Run run run.  Run with the deer.  In exile, she can’t ever return.  No one knows, it is a secret.  She lives alone, serving only the deer, healing the deer.

She dies in the circle of stones, still bound by her oath and the complexity of the forsaken.

And her oath became mine.  To serve without question.  Her choice became mine, to lose and lose again home and root and family.  

When we met she was all ages, ever changing.  When we embraced she was so familiar.  She smelled like me.  The binding on me was wood and metal, like a barrel and staves with a lock.  She drifted into wholeness, becoming our whitehaired teacher, woman of the deer.

And the water witch in the falls gave me a glowing wand which sliced through the past, the broken oath, the exile, like liquid and the bonds slipped away.

And I bathed in the pool by my grandmothers who dyed me with woad and garlanded me with bay laurel and rosemary and hawthorne berries and star bright flowers and sang to me and set me free to run with the deer beneath the sun, with the swan singing and my own voice singing and opening to the freedom that is our birthright, I return the song, I return to the women of the deer, I carry them with me.  Their freedom, their healing, their community, their belonging, their land of oak and meadow, their scent of blood and bone, ash and stone.  We are one.'

Lara Veleda Vesta, Dark Moon before the Solstice 2017


You can explore more of Lara's profound work in ancestral mythology guided by her Norse ancestors at Lara Veleda Vesta.
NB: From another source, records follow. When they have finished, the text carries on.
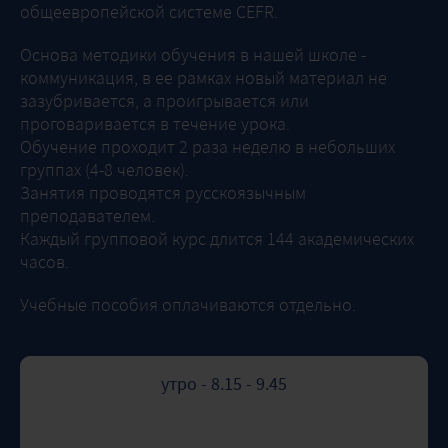
общеевропейской системе CEFR.
Основа методики обучения в нашей школе -
коммуникация, в ее рамках новый материал не
зазубривается, а проигрывается или
проговаривается в течение урока.
Обучение проходит 2 раза неделю в небольших
группах (4-8 человек).
Занятия проводятся русскоязычным
преподавателем.
Каждый групповой курс длится 144 академических
часов.
Учебные пособия оплачиваются отдельно.
утро - 8.15 - 9.45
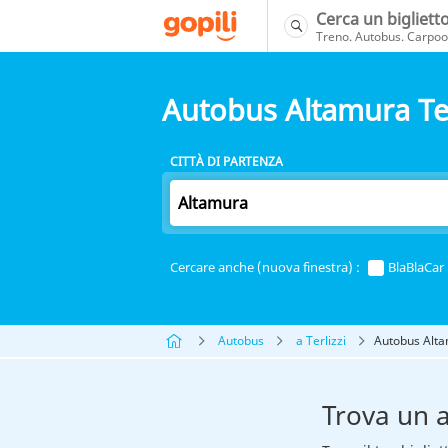
Cerca un bigliett
Treno. Autobus. Carpool
Autobus Altamura Ter
CITTÀ DI PARTENZA
Cercare anche (nuova finestra) :
BlaBlaCar
Autobus
a Terlizzi
Autobus Alta
Trova un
I hope her generous offerings, experience and wisdom help you to find the trackways back to your own ancestors.

** Two days after holding Swan Blessing for Lara I went for a walk in Sherbrooke Forest and finally saw the White Deer that lives here. I have been waiting 5 years to sight this beautiful creature that I had heard so many stories about. This was a beautiful confirmation that by connecting with others who carry similar medicine and dreaming that we strengthen our dreams and wishes. Thank you Lara for helping to sing the Deer back to me.